Goal of the exercise: Given the records below, would you repeat exactly the lines that begin at the one containing "A low-profile pendant" and end at the one containing "Link shape affects", inclusive?

Records for the exercise:

BEGIN

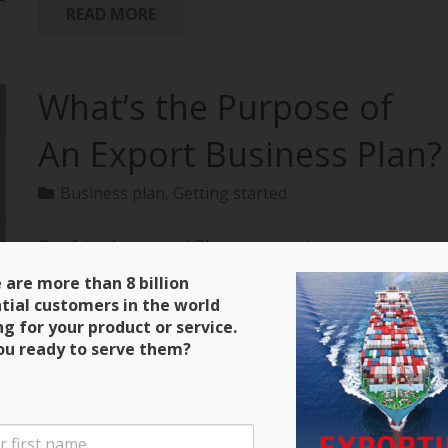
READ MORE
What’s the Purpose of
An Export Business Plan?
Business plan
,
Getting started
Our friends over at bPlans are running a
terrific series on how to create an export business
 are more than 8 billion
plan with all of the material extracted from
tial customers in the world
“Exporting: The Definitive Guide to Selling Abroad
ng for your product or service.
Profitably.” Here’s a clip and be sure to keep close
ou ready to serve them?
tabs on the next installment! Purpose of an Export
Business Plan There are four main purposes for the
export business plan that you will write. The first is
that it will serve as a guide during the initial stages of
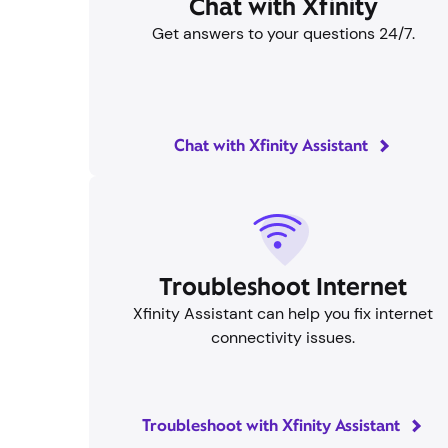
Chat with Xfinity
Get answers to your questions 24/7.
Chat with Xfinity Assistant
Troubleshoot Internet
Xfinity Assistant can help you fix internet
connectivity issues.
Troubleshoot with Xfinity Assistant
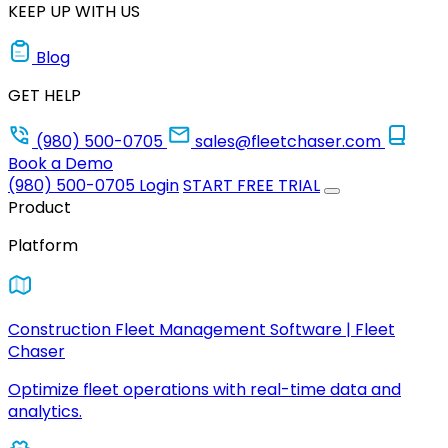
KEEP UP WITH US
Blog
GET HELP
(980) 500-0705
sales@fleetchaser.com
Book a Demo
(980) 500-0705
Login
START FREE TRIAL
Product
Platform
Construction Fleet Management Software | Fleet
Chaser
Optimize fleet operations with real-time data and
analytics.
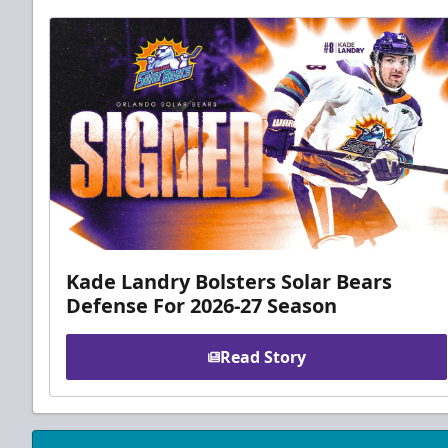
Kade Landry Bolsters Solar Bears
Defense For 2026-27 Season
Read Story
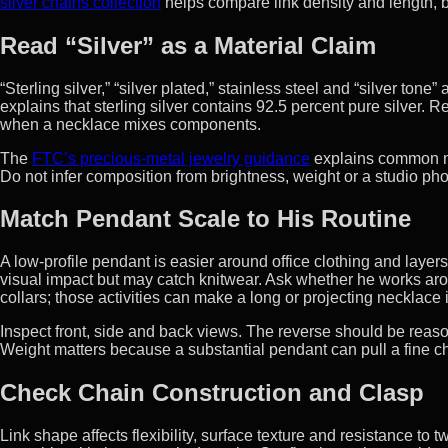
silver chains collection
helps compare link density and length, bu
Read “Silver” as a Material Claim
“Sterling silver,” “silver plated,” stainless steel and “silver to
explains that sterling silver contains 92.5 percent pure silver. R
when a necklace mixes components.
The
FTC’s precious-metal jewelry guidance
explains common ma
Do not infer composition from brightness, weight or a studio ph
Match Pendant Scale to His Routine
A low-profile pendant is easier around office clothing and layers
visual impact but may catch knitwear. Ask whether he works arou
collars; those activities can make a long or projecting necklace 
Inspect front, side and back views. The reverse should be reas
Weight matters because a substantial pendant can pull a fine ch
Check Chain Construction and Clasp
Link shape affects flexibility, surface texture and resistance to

END
BEGIN

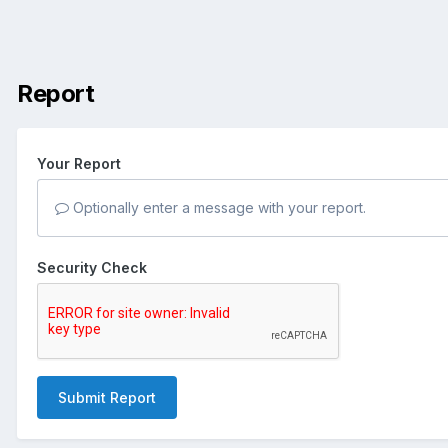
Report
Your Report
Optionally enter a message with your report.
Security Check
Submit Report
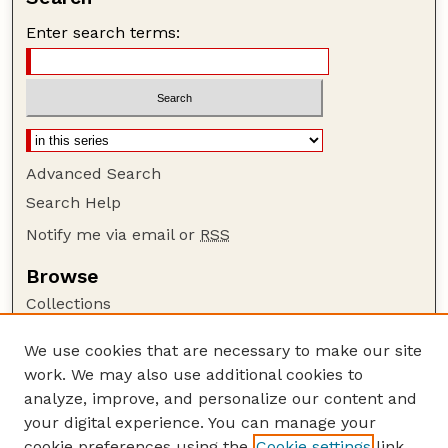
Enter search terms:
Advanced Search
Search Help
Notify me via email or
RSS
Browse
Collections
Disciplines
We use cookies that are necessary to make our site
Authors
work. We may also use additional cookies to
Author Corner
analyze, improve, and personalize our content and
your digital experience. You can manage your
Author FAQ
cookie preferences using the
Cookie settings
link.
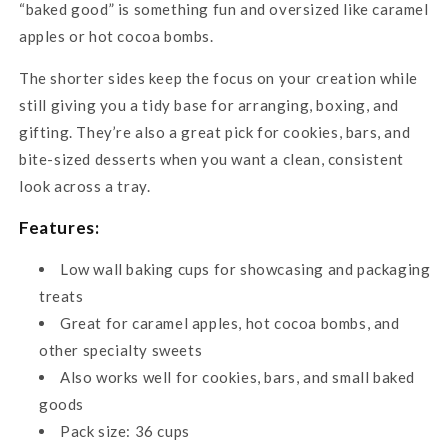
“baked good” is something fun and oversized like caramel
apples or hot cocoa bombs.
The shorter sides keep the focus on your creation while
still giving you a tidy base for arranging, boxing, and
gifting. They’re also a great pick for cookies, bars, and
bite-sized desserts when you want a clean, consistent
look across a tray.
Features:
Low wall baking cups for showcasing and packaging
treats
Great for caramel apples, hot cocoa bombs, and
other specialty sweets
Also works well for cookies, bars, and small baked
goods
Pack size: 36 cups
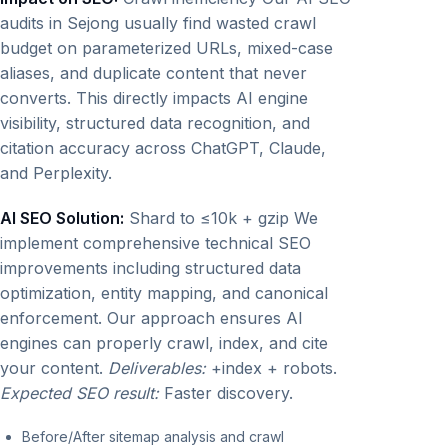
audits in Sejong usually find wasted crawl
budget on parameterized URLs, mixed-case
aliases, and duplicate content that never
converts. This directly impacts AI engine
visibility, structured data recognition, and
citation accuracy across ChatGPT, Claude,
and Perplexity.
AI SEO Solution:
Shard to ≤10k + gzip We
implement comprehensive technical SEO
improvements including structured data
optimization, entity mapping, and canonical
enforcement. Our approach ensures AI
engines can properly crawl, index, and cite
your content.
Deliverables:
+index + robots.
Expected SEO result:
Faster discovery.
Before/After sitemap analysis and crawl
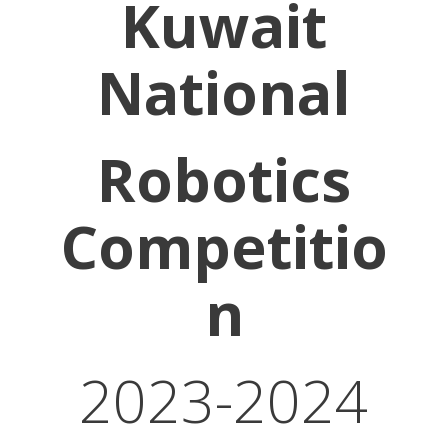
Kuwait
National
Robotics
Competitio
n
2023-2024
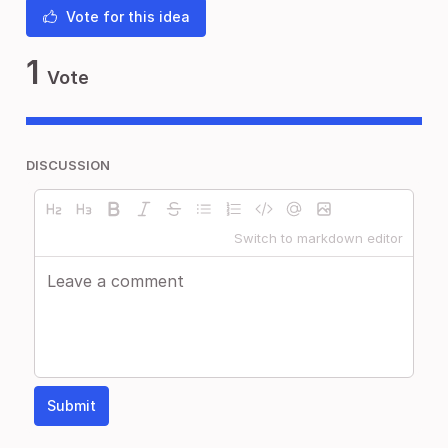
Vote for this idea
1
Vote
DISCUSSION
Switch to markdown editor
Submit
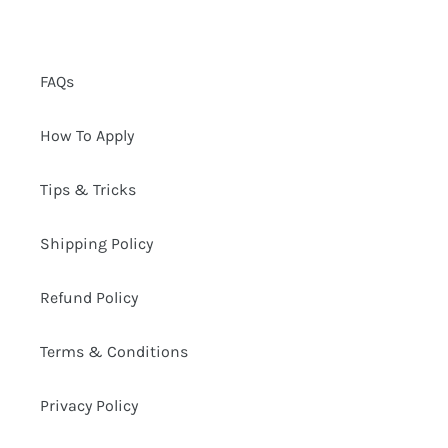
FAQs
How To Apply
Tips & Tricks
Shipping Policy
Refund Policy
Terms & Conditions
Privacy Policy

END

Written response:
A low-profile pendant is easier around office clothing and layers
visual impact but may catch knitwear. Ask whether he works arou
collars; those activities can make a long or projecting necklace 
Inspect front, side and back views. The reverse should be reas
Weight matters because a substantial pendant can pull a fine ch
Check Chain Construction and Clasp
Link shape affects flexibility, surface texture and resistance to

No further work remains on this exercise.